> [WHAT TO DO] From the listing that follows, report the number of lines with the word "didn" in them, and no other output.

BEGIN RECORDED INFORMATION

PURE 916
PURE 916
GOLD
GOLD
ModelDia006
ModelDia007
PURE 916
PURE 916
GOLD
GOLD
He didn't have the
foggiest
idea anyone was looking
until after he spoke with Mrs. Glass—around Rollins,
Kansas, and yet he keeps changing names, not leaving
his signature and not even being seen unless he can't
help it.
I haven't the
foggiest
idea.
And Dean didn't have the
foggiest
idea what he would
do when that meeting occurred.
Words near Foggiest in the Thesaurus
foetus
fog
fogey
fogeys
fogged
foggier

END RECORDED INFORMATION
BEGIN RECORDED INFORMATION

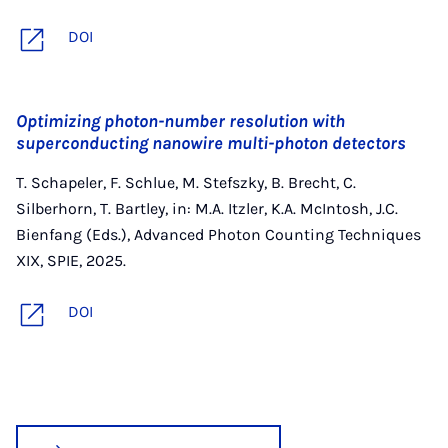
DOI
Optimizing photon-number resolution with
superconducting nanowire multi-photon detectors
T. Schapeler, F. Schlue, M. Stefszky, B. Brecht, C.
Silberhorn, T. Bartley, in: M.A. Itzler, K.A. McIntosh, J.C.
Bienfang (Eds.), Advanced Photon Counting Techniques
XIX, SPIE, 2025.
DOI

END RECORDED INFORMATION

> [SOLUTION TO THE EXERCISE] 2